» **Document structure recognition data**
────────────────────

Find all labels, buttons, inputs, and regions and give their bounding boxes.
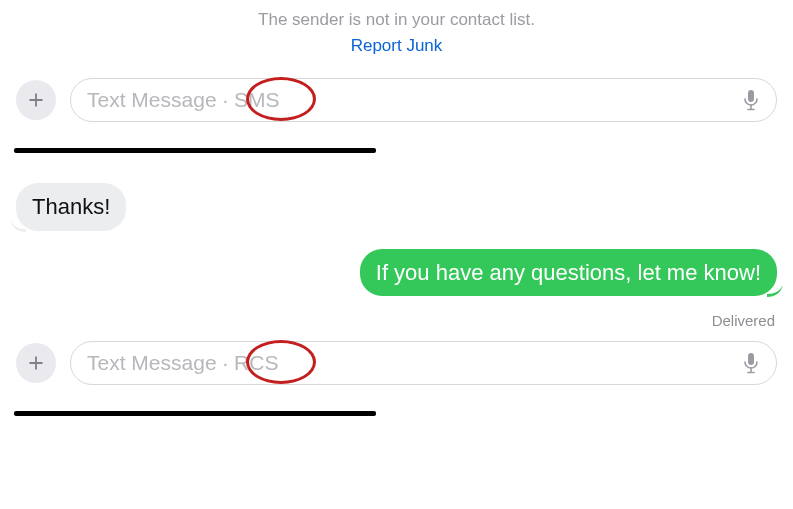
svg-rect-1 bbox=[748, 353, 754, 365]
report-junk-row: Report Junk bbox=[0, 30, 793, 78]
bubble-tail-icon bbox=[10, 216, 26, 232]
bubble-tail-icon bbox=[767, 281, 783, 297]
message-input-rcs[interactable]: Text Message · RCS bbox=[70, 341, 777, 385]
svg-rect-0 bbox=[748, 90, 754, 102]
microphone-icon bbox=[742, 352, 760, 374]
add-attachment-button[interactable] bbox=[16, 80, 56, 120]
plus-icon bbox=[26, 353, 46, 373]
delivery-status: Delivered bbox=[0, 306, 793, 341]
compose-row-rcs: Text Message · RCS bbox=[0, 341, 793, 385]
message-placeholder: Text Message · SMS bbox=[87, 88, 280, 112]
dictation-button[interactable] bbox=[742, 352, 760, 374]
received-message-bubble[interactable]: Thanks! bbox=[16, 183, 126, 231]
message-placeholder: Text Message · RCS bbox=[87, 351, 278, 375]
add-attachment-button[interactable] bbox=[16, 343, 56, 383]
microphone-icon bbox=[742, 89, 760, 111]
sent-message-bubble[interactable]: If you have any questions, let me know! bbox=[360, 249, 777, 297]
contact-notice-text: The sender is not in your contact list. bbox=[0, 0, 793, 30]
report-junk-link[interactable]: Report Junk bbox=[351, 36, 443, 55]
message-row-received: Thanks! bbox=[16, 183, 777, 231]
message-input-sms[interactable]: Text Message · SMS bbox=[70, 78, 777, 122]
annotation-underline-2 bbox=[14, 411, 376, 416]
compose-row-sms: Text Message · SMS bbox=[0, 78, 793, 122]
dictation-button[interactable] bbox=[742, 89, 760, 111]
chat-transcript: Thanks! If you have any questions, let m… bbox=[0, 153, 793, 306]
message-row-sent: If you have any questions, let me know! bbox=[16, 249, 777, 297]
plus-icon bbox=[26, 90, 46, 110]
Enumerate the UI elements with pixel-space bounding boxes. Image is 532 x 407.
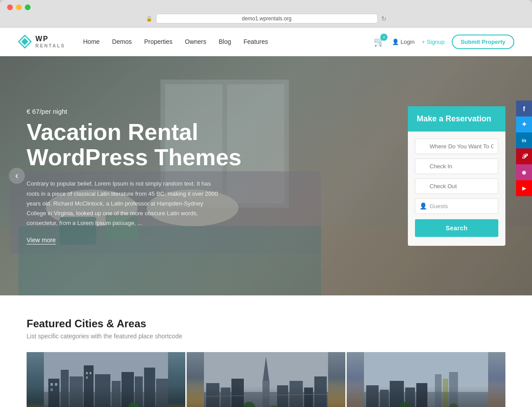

────────────────────

» **EXERCISE INSTRUCTIONS**
The records above are to be duplicated exactly, pictures left out.

» **RESPONSE BOX**
Find all labels, buttons, inputs, and regions and give their bounding boxes.
svg-rect-1 bbox=[748, 353, 754, 365]
report-junk-row: Report Junk bbox=[0, 30, 793, 78]
bubble-tail-icon bbox=[10, 216, 26, 232]
bubble-tail-icon bbox=[767, 281, 783, 297]
message-input-rcs[interactable]: Text Message · RCS bbox=[70, 341, 777, 385]
svg-rect-0 bbox=[748, 90, 754, 102]
microphone-icon bbox=[742, 352, 760, 374]
add-attachment-button[interactable] bbox=[16, 80, 56, 120]
plus-icon bbox=[26, 353, 46, 373]
delivery-status: Delivered bbox=[0, 306, 793, 341]
compose-row-rcs: Text Message · RCS bbox=[0, 341, 793, 385]
message-placeholder: Text Message · SMS bbox=[87, 88, 280, 112]
dictation-button[interactable] bbox=[742, 352, 760, 374]
received-message-bubble[interactable]: Thanks! bbox=[16, 183, 126, 231]
message-placeholder: Text Message · RCS bbox=[87, 351, 278, 375]
add-attachment-button[interactable] bbox=[16, 343, 56, 383]
microphone-icon bbox=[742, 89, 760, 111]
sent-message-bubble[interactable]: If you have any questions, let me know! bbox=[360, 249, 777, 297]
contact-notice-text: The sender is not in your contact list. bbox=[0, 0, 793, 30]
report-junk-link[interactable]: Report Junk bbox=[351, 36, 443, 55]
message-row-received: Thanks! bbox=[16, 183, 777, 231]
message-input-sms[interactable]: Text Message · SMS bbox=[70, 78, 777, 122]
annotation-underline-2 bbox=[14, 411, 376, 416]
compose-row-sms: Text Message · SMS bbox=[0, 78, 793, 122]
dictation-button[interactable] bbox=[742, 89, 760, 111]
chat-transcript: Thanks! If you have any questions, let m… bbox=[0, 153, 793, 306]
message-row-sent: If you have any questions, let me know! bbox=[16, 249, 777, 297]
plus-icon bbox=[26, 90, 46, 110]
Enumerate the UI elements with pixel-space bounding boxes. Image is 532 x 407.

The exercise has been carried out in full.